Мы оторвались от газет, отряхнули одежду и пошли за ним через сад.
– Все же интересно, права ты была или нет, – заметила я, вытирая ноги о коврик у входа. – Может, все же то был сорняк.
– Дело совсем не в этом, Грейси. Думаю, главное в том, что каждый имеет право думать иначе, чем другие.
Все же смешная она иногда бывает, эта Тилли.
– Ты так ничего и не поняла? – спросила я.
Она насупилась и уставилась на коврик.
Эрик Лэмб полез за стаканами, стоявшими на буфете, тем временем мы с Тилли с любопытством осматривали кухню.
Просто удивительно, до чего разные у людей кухни. Одни такие кричащие и суматошные, как у миссис Дейкин, другие, как у Эрика Лэмба, тихие и спокойные. Над дверной рамой чуть слышно тикали ходики, холодильник мирно урчал в углу. А в остальном – никаких звуков, даже когда мы открывали краны, посматривали в окно и мыли руки жидким мылом. Рядом с плитой стояли два кресла-качалки, одно расшатанное, с почти провалившимся сиденьем, другое целое, как новенькое. Через спинки обоих были перекинуты связанные крючком покрывала – переплетение многоцветных ниток радовало глаз своей яркостью, – а на туалетном столике стояла фотография женщины с добрыми глазами. Она смотрела, как мы моем руки, как берем стаканы с лимонадом у Эрика Лэмба, и я подумала: каким терпением надо было обладать, чтоб сплетать воедино эти шерстяные пряди, создавая плед для кресла, в котором она больше не сидит.
И решила спросить прямо в лоб, без обиняков.
– А вы верите в Бога? – спросила я.
Я видела, как Эрик Лэмб взглянул на фотографию, однако отвечать он сразу не стал. Вместо этого сидел так тихо, что я слышала, как он дышит. И вот, наконец, он снова посмотрел на снимок, потом – на меня, и сказал:
– Конечно.
– И вы верите, что Он находит каждому подходящее место?
– Как анемонам? – вставила Тилли.
Эрик Лэмб посмотрел через окно в сад.
– Думаю, Он позволяет нам расти, – ответил он. – Просто мы должны найти лучшую почву. Каждое растение может расцвести пышным цветом, надо лишь найти для него правильное место. Но иногда самое подходящее место вовсе не там, где нам кажется.
– Интересно, могут ли овцы и козлища расти на одной и той же почве, – сказала Тилли.

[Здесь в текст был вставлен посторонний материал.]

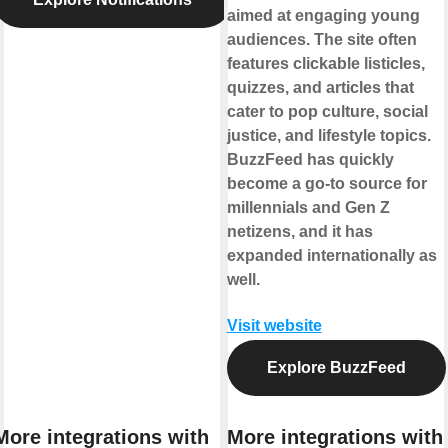
aimed at engaging young
audiences. The site often
features clickable listicles,
quizzes, and articles that
cater to pop culture, social
justice, and lifestyle topics.
BuzzFeed has quickly
become a go-to source for
millennials and Gen Z
netizens, and it has
expanded internationally as
well.
Visit website
Explore BuzzFeed
More integrations with
More integrations with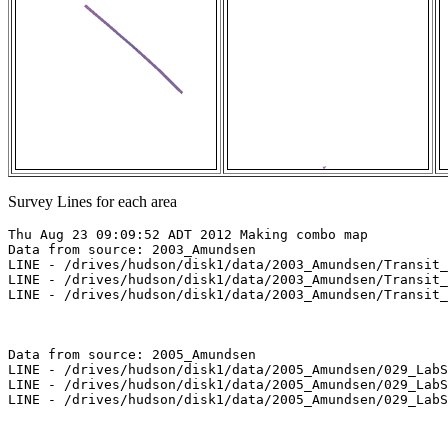
Survey Lines for each area
Thu Aug 23 09:09:52 ADT 2012 Making combo map

Data from source: 2003_Amundsen

LINE - /drives/hudson/disk1/data/2003_Amundsen/Transit_
LINE - /drives/hudson/disk1/data/2003_Amundsen/Transit_
LINE - /drives/hudson/disk1/data/2003_Amundsen/Transit_
Data from source: 2005_Amundsen

LINE - /drives/hudson/disk1/data/2005_Amundsen/029_LabS
LINE - /drives/hudson/disk1/data/2005_Amundsen/029_LabS
LINE - /drives/hudson/disk1/data/2005_Amundsen/029_LabS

Эрик Лэмб взглянул на нее и нахмурился, и тогда мы рассказали ему о козлищах и овцах и о том, что Бог повсюду, и мы размахивали руками и пили лимонад.
– А кто эта леди на фотографии? – спросила Тилли.
Мы посмотрели на Тилли. И она смущенно отвернулась.
– Это моя жена, – ответил Эрик. – Я ухаживал за ней, но потом она умерла.
– И теперь, когда она ушла, вы вместо нее ухаживаете за садом, – сказала Тилли.
Эрик Лэмб забрал у нее пустой стакан.
– У меня ощущение, что вы отбрасываете гораздо больше тени, чем мне поначалу казалось, – сказал он.
И улыбнулся.
Едва мы затворили за собой калитку, как Тилли ухватила меня за рукав.
– Мы так и не поговорили с ним о миссис Кризи.
Я открыла пакет, который вручил нам на прощанье Эрик Лэмб. В нем лежали томаты черри, от коричневой бумаги исходил сладковато-пряный аромат лета.
– Ну, разумеется, поговорили, – ответила я. Сунула один помидорчик в рот, почувствовала, как он лопнул на зубах. – Ни о чем другом почти что не говорили.
Тилли тоже запустила руку в пакет.
– Как это?
– Ах, Тилли Альберт, – сказала я. – Что бы ты без меня делала?
Она надкусила черри и улыбнулась мне.
К полудню пакетик опустел. Томаты были сладкие, как сахар.